Our laboratory made the seminal discovery that urinary concentrations of the exosomal proteins aquaporin-1 (AQP-1) and adipophilin (ADFP) are sensitive diagnostic markers of clear cell and papillary kidney cancer.²⁰ Since these subtypes account for almost 90% of kidney cancers,^{2, 11, 12} potential application for renal cancer screening is extensive. Nonetheless, biomarker utility is determined by specificity as well as sensitivity.

This investigation first sought to validate these markers in another cohort of patients with kidney cancer. Second, to test the hypothesis that common non-cancerous kidney diseases such as urinary tract infections, diabetic nephropathy or glomerulonephritis do not increase urine concentrations of AQP-1 and ADFP, and thus interfere with the ability of these two biomarkers to specifically detect kidney cancer. Confirmation of the hypothesis would strengthen the specificity of the biomarkers and their value in screening patient populations for renal cancer.

Patients and Methods

Patients

The protocol was approved by the Washington University Institutional Review Board, and all patients gave written informed consent to participate. In brief, from November 2009 to June 2010 pre-nephrectomy urine was obtained from 36 patients (age range 44 to 86 years) with clear cell carcinoma (n=33) or papillary carcinoma (n=3), based on histologic analysis of excised tumor specimens. Within this group, 23 (age range 44 to 78 years) had stage T1a and 4 had T1b disease without nodal or metastatic involvement, 4 had stage T2, and 5 had stage T3 tumors. There were no noted metastases or node involvement. Twenty seven patients provided a post-nephrectomy urine sample one month later. An age (34 to 88 years) and sex-matched group of patients (n=43) undergoing non-renal surgery with no known renal diseases, was recruited as a control group.

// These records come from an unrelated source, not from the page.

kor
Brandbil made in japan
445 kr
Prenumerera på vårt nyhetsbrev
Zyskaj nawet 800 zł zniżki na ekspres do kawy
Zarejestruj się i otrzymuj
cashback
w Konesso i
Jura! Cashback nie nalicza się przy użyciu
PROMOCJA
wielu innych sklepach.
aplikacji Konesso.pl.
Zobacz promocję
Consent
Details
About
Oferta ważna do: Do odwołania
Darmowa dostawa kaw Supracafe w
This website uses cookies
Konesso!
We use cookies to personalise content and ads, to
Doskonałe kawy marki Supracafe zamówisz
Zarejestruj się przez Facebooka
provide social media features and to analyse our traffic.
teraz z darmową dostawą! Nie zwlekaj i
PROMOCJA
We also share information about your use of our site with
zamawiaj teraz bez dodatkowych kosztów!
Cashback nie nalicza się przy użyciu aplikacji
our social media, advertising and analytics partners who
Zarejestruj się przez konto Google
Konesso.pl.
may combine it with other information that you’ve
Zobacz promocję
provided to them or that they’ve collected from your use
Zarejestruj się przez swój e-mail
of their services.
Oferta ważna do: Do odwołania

The priority in selecting the surgical control patients was to mirror as closely as possible the age distribution of the kidney cancer cohort. There was a bi-modal age distribution in the patients who were referred for surgery due to an imaged renal mass.¹⁹ Within age bins, surgical controls were then enrolled to match sex, weight, smoking history and pre-operative serum creatinine to determine estimated GFR (eGFR) to mirror approximate kidney function. Urine samples, after centrifugation at 1800g for 10 minutes to remove debris, were stored at −80°C until analysis.

Anonymized urine samples from 44 patients (18-101 yr) with known urinary tract infections were obtained from a hospital clinical laboratory. Urine samples from 24 patients with diabetic nephropathy (18-75 yr) and 18 patients with glomeruolnephridites (3-76 yr) of various etiologies, primarily lupus nephritis and IgA nephropathy, were obtained from an archived sample repository that was stored at −80°C until analysis.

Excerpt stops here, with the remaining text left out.